- Born: 1 July 1865 Santa Isabel, Fernando Po
- Died: January 1948 (aged 82–83) Aba, Nigeria
- Education: University of Edinburgh
- Occupation: Medical Doctor

= Edward Thaddeus Barleycorn Barber =

African medical doctor (1865–1948)

Thaddeus Barleycorn-Barber (1 July 1865 – January 1948) was a medical doctor who was born in Santa Isabel, capital of the Spanish colony on the island of Fernando Po in West Africa. He graduated from Edinburgh University in 1892.

He was one of the first black African students in York, England, and is presumably linked with William Barleycorn, the first native Primitive Methodist minister in Fernando Po. Other leading Creole families in Fernando Po (now Bioko) around this time included the Barleycorn family, as well as Vivour, Jones, Kinson, Dougan, Grange, Davies, Balboa, Knox, Coker and Collins. An ancestral link has been suggested with Francis Barber, Samuel Johnson's man-servant. His Barber surname was from Sierra Leone Creoles who settled in Fernando Po.

==Early years and first experience in Britain==
There is little information about the early years of Thaddeus Barleycorn-Barber. Elmfield College records show him as entering in September 1886 and leaving in April 1887. He was the son of "Mrs Julia Barleycorn-Barber" of "Calle de Rene, Santa Isabel".

Records from the University of Edinburgh show that he was educated for five years at the C. M. (Church Missionary) Grammar school in Sierra Leone, West Africa. It is estimated that he would have been aged 12–17 during this period. He would have been sent to Sierra Leone to study since Fernando Po only offered minimal education in Spanish and he was from the English-speaking Creole tribe. Sierra Leone offered English-based education, at the time, with such schools as the Church Missionary Grammar School, and the then prestigious Fourah Bay College still in existence today.
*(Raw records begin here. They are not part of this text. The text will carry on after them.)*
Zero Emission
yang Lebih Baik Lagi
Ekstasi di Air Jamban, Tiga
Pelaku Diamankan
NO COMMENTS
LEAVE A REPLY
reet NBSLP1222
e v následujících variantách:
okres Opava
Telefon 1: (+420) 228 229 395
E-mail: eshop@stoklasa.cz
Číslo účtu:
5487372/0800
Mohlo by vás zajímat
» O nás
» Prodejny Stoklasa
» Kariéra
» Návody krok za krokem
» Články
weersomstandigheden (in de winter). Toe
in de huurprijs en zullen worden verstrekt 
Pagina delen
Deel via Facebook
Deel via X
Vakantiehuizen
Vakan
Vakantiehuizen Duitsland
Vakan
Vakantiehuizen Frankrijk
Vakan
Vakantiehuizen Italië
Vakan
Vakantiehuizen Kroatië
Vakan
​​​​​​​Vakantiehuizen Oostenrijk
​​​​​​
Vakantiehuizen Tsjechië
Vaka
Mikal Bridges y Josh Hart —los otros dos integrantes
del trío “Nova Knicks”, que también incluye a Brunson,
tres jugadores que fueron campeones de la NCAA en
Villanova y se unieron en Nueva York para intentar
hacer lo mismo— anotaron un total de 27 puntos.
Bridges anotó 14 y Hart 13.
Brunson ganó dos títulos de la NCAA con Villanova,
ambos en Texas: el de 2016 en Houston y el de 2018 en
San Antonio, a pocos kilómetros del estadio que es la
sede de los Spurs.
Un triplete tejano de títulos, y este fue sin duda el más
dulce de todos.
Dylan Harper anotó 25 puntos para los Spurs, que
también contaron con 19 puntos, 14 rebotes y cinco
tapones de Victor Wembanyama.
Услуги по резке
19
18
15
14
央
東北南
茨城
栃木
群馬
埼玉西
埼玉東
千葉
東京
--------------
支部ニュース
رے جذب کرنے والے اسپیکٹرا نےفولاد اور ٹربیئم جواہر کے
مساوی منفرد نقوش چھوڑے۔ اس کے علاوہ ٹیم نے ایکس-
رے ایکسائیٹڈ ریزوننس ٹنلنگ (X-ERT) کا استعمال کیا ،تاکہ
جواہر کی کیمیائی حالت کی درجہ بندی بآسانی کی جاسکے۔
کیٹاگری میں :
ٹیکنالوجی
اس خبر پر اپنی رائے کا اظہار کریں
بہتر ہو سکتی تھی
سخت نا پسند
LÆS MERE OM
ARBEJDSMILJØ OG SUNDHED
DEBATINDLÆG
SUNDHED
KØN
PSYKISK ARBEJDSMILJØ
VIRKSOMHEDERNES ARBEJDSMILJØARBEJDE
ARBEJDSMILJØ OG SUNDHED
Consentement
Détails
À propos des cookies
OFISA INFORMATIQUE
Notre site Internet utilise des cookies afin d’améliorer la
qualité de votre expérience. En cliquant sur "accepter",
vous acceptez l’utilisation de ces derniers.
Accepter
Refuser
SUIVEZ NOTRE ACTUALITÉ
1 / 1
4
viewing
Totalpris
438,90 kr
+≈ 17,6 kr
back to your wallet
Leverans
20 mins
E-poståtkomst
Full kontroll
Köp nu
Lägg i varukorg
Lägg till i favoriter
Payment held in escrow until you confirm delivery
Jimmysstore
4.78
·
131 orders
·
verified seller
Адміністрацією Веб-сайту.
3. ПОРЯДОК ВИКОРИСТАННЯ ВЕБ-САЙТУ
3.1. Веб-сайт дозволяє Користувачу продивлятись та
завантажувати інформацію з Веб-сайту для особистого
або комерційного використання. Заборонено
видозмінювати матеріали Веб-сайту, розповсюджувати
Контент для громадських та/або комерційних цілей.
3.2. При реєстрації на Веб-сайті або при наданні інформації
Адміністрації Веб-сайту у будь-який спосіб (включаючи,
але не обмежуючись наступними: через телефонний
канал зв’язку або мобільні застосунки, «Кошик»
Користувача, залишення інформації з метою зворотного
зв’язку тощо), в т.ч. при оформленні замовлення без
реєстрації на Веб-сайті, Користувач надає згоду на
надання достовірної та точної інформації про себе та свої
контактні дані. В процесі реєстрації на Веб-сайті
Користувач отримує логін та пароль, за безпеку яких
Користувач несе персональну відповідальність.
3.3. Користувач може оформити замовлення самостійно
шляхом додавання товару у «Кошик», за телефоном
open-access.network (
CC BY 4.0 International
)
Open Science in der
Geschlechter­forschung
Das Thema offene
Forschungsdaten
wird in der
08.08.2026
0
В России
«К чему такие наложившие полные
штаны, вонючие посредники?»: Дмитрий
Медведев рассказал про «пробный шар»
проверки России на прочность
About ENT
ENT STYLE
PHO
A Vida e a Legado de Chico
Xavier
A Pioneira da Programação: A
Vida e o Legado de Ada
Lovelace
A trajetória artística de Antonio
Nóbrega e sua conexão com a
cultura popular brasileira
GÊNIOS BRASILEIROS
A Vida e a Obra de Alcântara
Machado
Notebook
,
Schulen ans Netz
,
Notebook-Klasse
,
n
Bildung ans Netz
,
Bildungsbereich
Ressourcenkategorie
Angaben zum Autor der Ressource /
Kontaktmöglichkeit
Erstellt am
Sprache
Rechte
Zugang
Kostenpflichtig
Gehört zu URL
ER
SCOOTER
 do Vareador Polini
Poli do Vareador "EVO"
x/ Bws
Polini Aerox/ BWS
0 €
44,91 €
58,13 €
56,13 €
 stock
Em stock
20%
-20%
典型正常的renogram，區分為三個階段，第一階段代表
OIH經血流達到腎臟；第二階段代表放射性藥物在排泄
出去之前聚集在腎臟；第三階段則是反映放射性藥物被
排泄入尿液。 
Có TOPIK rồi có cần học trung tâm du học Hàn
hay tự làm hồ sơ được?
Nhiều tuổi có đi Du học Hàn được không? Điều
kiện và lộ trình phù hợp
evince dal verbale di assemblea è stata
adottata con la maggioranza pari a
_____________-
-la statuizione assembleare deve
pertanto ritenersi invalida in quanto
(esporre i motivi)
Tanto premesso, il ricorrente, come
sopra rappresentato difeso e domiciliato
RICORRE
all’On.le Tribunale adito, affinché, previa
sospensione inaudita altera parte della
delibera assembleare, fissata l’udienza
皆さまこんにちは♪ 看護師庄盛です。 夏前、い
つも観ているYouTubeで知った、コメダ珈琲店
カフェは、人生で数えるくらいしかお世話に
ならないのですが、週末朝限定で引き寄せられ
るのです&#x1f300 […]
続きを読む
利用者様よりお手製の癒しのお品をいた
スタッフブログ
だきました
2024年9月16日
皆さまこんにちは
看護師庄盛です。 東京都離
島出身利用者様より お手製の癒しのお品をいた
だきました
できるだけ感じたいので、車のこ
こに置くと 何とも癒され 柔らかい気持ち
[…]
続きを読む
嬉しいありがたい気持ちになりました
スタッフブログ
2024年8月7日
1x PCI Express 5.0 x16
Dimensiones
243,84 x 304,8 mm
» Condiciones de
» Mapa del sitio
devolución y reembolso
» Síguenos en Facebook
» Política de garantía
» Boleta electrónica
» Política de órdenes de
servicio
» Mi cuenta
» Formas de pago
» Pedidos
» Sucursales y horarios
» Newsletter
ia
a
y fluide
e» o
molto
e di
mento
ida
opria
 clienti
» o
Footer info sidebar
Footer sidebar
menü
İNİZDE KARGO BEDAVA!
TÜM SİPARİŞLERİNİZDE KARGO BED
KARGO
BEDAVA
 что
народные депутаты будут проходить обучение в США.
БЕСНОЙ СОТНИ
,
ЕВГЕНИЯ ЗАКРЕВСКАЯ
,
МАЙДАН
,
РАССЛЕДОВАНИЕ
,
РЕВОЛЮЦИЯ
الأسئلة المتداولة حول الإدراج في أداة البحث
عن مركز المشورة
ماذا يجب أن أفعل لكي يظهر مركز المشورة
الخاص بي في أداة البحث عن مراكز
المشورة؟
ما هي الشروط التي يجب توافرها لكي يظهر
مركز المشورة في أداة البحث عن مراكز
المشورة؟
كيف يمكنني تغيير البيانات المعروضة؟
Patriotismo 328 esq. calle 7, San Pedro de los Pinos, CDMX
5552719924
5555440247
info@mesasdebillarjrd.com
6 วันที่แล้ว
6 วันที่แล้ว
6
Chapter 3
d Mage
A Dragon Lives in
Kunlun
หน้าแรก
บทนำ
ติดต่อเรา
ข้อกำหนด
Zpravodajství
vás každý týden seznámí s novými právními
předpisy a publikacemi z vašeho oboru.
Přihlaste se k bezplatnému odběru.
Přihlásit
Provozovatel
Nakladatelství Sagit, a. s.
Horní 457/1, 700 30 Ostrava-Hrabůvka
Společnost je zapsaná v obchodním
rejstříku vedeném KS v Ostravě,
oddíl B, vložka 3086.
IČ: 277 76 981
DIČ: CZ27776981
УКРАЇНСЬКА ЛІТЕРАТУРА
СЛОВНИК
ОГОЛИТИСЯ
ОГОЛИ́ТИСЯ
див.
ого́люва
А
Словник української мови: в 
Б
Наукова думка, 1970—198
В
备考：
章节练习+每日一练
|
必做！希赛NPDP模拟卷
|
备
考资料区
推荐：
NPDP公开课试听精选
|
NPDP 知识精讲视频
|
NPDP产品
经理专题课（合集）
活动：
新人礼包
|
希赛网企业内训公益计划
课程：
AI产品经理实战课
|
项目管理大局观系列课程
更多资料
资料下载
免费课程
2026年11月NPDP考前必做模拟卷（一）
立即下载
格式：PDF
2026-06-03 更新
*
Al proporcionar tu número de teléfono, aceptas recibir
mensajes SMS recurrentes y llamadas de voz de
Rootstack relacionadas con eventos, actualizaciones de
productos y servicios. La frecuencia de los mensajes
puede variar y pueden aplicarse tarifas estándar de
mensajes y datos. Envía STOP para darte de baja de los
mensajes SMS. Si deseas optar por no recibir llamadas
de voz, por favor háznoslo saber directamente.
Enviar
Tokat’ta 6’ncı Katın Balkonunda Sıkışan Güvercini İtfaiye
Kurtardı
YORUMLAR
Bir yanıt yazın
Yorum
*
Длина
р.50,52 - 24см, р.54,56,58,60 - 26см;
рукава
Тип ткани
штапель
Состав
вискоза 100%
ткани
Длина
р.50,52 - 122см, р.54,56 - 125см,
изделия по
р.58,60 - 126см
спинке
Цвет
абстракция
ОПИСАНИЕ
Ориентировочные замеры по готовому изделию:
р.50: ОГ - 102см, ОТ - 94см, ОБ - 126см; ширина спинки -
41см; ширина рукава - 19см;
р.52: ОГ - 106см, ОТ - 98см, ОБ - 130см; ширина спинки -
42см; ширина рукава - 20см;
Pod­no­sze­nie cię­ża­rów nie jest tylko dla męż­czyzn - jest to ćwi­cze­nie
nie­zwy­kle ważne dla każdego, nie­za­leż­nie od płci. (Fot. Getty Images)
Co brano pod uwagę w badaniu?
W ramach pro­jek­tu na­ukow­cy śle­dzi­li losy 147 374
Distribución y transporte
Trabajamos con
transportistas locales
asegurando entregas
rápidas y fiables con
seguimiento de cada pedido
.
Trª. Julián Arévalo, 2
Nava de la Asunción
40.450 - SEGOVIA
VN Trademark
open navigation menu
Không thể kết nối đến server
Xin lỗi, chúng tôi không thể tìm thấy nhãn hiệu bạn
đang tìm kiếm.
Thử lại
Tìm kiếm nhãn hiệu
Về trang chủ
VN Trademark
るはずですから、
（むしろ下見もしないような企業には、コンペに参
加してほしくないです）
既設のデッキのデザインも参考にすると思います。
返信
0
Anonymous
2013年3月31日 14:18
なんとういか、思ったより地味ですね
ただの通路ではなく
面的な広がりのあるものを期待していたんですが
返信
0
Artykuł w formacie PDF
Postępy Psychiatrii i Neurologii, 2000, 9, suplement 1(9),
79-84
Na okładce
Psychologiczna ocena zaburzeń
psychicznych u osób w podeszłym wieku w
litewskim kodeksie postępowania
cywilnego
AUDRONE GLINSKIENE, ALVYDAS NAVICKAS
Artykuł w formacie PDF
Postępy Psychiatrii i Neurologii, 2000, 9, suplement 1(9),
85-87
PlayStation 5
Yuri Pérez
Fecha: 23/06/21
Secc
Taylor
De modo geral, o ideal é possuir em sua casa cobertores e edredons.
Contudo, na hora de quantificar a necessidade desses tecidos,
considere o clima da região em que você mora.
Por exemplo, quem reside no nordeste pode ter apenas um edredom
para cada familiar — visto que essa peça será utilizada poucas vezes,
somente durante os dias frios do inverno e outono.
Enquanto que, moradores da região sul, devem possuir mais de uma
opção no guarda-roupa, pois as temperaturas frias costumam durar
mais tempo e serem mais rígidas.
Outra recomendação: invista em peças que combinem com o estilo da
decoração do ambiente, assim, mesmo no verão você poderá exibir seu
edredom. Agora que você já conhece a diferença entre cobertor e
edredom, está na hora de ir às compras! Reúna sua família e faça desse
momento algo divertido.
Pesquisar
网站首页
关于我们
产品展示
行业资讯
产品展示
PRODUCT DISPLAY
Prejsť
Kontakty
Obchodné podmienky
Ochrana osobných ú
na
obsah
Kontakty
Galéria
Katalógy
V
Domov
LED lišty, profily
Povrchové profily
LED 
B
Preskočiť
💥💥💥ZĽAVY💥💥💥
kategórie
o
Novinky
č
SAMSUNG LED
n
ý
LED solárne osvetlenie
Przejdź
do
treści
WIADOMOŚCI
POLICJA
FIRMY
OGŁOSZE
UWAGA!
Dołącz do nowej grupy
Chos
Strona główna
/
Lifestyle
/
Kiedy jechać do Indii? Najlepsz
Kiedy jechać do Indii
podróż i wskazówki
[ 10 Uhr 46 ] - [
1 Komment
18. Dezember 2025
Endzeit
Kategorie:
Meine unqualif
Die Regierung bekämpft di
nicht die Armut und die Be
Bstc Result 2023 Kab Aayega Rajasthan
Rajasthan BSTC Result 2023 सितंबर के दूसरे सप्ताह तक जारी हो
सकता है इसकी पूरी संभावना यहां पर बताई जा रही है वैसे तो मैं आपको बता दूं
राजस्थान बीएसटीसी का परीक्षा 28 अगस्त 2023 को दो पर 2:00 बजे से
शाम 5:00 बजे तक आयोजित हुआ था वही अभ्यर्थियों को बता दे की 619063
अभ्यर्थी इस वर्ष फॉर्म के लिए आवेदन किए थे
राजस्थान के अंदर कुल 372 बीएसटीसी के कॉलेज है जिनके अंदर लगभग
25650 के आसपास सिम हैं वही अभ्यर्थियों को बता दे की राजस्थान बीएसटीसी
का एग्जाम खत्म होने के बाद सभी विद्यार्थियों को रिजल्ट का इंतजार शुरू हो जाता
The records also showed that he then travelled to Britain to study the equivalent of A-Levels at Elmfield College in York aged 18, which would have been in 1886–1887. He spent a year at Elmfield College, before proceeding to Edinburgh University aged 19 years. Elmfield College was opened in 1864 and soon took a foremost place among the middle-class schools in England. It was established as a Primitive Methodist boarding school. In October 1887, while at Elmfield, his "interesting recitation" at the Victoria Bar Primitive Methodist Chapel in York, "for which he was enthusiastically applauded", was reported in the local newspaper.

==Edinburgh University==
When Thaddeus Barleycorn Barber first enrolled at Edinburgh University in 1887, the records showed that his address was 8 Brighton Terrace, Joppa, Edinburgh, and later at 3 Valleyfield St, Edinburgh.

Prior to starting his medical degree at Edinburgh University, he studied preliminary courses and examinations, which he took at Edinburgh University during 1887–1888 and matriculated in 1888, taking examinations in English language and literature, history and geography, mathematics, Latin, French, natural philosophy and mechanics, in the last of which he passed "with credit".

His medical course started in 1888 and covered many subjects, including botany, anatomy, surgery, midwifery, pathology and pharmacy. He sat both oral and written exams, with his final medical professional exams taking place in June 1892, when he graduated with a Bachelor's degree in Medicine and a Master's in Surgery.